→ The problem: Provide a verbatim copy of all the records below, leaving the images out.

┌─ Supplied information

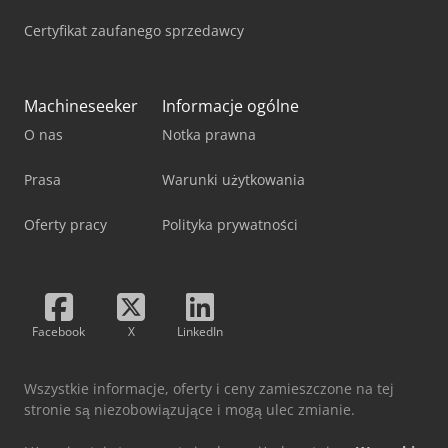
Certyfikat zaufanego sprzedawcy
Machineseeker
Informacje ogólne
O nas
Notka prawna
Prasa
Warunki użytkowania
Oferty pracy
Polityka prywatności
Facebook
X
LinkedIn
Wszystkie informacje, oferty i ceny zamieszczone na tej
stronie są niezobowiązujące i mogą ulec zmianie.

└─

→ Finished exercise:
Certyfikat zaufanego sprzedawcy
Machineseeker
Informacje ogólne
O nas
Notka prawna
Prasa
Warunki użytkowania
Oferty pracy
Polityka prywatności
Facebook
X
LinkedIn
Wszystkie informacje, oferty i ceny zamieszczone na tej
stronie są niezobowiązujące i mogą ulec zmianie.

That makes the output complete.